Superficialmente, parecía que los mayas caminaban con paso rápido hacia un estado envidiable de perfección, puesto que su sistema político era sinceramente democrático, sus costumbres cada día más suaves, su alimentación más abundante y sus vestidos más limpios; pero el exacto conocimiento que yo tenía de los medios por donde tales bellezas se habían conseguido me obligaba a ser cauto y a trabajar con prudencia para que los nuevos usos arraigaran. A veces ocurríaseme pensar qué pasaría allí si faltase mi dirección, y veía desaparecer mi obra como una decoración de teatro.
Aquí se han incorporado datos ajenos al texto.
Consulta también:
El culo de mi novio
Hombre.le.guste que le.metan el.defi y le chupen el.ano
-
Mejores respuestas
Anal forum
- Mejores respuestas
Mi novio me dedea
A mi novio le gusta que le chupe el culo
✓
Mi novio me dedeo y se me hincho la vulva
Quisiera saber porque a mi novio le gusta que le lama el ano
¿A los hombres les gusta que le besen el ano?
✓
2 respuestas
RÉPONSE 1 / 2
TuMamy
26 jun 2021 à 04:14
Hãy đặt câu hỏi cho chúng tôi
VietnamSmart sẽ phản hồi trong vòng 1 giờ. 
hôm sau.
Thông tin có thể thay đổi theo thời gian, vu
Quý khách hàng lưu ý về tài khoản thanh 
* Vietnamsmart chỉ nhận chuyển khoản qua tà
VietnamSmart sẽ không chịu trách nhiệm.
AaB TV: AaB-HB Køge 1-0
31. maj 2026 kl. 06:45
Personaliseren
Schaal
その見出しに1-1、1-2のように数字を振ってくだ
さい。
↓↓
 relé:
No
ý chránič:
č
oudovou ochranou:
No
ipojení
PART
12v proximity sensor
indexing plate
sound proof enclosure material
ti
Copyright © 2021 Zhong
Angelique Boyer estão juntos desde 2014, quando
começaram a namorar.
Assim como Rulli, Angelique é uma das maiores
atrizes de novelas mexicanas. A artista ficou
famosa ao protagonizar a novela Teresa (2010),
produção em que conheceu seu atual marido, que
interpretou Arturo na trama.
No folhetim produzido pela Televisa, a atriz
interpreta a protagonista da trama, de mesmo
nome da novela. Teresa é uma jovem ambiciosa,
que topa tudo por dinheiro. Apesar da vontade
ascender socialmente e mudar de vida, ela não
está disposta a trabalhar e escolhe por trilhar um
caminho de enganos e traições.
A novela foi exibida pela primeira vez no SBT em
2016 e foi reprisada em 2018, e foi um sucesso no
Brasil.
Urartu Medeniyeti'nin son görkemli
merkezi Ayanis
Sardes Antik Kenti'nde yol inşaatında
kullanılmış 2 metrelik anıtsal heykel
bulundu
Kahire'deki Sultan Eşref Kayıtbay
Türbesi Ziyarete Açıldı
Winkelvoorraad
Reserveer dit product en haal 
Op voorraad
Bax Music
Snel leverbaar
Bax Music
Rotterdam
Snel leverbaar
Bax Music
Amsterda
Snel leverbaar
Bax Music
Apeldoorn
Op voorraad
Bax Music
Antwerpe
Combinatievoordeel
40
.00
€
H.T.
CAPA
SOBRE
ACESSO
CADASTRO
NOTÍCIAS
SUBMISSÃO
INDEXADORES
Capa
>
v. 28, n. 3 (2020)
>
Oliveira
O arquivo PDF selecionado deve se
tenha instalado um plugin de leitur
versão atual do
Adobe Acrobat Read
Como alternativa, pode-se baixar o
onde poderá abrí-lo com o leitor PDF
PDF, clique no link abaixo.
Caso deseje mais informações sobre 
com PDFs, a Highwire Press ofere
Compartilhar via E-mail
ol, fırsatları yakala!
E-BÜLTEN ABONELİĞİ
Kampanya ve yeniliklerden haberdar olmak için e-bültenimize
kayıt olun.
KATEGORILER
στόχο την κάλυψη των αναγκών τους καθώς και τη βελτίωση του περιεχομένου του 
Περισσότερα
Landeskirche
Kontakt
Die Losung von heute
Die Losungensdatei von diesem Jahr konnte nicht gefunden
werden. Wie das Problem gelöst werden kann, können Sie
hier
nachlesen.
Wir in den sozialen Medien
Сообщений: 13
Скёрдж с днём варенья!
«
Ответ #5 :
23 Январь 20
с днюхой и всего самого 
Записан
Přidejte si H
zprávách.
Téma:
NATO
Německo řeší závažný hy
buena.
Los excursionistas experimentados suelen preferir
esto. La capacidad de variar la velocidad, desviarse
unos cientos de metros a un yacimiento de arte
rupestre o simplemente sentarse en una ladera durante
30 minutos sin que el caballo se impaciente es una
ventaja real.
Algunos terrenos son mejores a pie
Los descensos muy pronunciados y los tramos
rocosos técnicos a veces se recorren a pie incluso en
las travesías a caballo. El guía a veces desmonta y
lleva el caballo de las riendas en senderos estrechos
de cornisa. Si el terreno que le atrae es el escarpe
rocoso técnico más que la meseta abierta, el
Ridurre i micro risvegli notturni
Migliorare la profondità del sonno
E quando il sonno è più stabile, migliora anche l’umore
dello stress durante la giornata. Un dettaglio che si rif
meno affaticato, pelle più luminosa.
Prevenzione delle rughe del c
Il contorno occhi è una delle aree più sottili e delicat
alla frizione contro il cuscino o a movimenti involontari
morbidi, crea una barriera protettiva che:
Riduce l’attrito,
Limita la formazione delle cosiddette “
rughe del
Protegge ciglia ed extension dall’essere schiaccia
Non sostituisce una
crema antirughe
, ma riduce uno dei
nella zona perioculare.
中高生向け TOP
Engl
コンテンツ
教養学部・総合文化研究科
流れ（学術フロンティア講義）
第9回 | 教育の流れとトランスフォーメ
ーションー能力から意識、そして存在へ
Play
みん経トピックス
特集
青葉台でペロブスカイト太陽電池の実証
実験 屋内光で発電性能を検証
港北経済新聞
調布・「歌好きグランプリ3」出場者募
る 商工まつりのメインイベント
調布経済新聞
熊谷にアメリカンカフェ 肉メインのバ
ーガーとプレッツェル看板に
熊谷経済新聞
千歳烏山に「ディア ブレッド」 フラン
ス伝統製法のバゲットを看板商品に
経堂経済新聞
Para que las costumbres sean duraderas han de ser también amadas, y para que sean amadas han de halagar los instintos, han de satisfacer una necesidad fisiológica violenta.

Faltaba, pues, a mis reformas un detalle importante: estar ligadas entre sí por algo que las asociara a la constitución espiritual y corpórea de los súbditos de Mujanda; y yo veía con inquietud que ninguna de ellas había podido tiranizar a estos hombres espartanos, que, sometidos en la apariencia, deseaban tirar, como suele decirse, la casa por la ventana, y volver a su estado primitivo, no porque les pareciera mejor, sino porque, molestándoles soberanamente pensar y trabajar, las ventajas de los adelantos que yo les impuse no les compensaban la incomodidad de sostenerlos y perfeccionarlos. Así como los animales tienen como centro principal de atracción los alimentos, los mayas, situados un escalón más arriba en la escala zoológica, tenían dos: la cocina y la alcoba. Se imponía un esfuerzo más y un centro vital más elevado: el comercio de ideas.

Devanábame los sesos para ver el modo de acrecentar sus necesidades y de despertarles algunas muy violentas que pudieran subsistir por su propia virtud, sin mi acción providencial permanente, y sirviesen de cimiento a tanta reforma útil hecha y por hacer. De las industrias creadas, las más importantes, como la fabricación de bujías y jabón y preparación de abonos, se habían convertido en monopolios reales, y ni servían para estimular la iniciativa industrial del país, ni para hacerles trabajar mucho más. Las emisiones abundantísimas de rujus fueron más beneficiosas en este sentido; pero la llegada de los accas las había compensado con exceso, y en general se veía a la simple vista que el pueblo maya era más holgazán bajo mi gobierno que bajo los gobiernos anteriores. La agricultura daba mayores rendimientos, la industria indígena había progresado notablemente en cuanto a la ejecución de sus diversas manufacturas, y el comercio era algo más activo a consecuencia de las mayores facilidades en las vías y medios de transporte; mas a pesar del crecimiento de esas fuerzas, que todo el mundo se ha puesto de acuerdo para llamar fuerzas vivas de las naciones, la resultante total no cambiaba gran cosa la constitución económica del país por faltar una ley de división del trabajo, sin la que no puede haber progresos duraderos.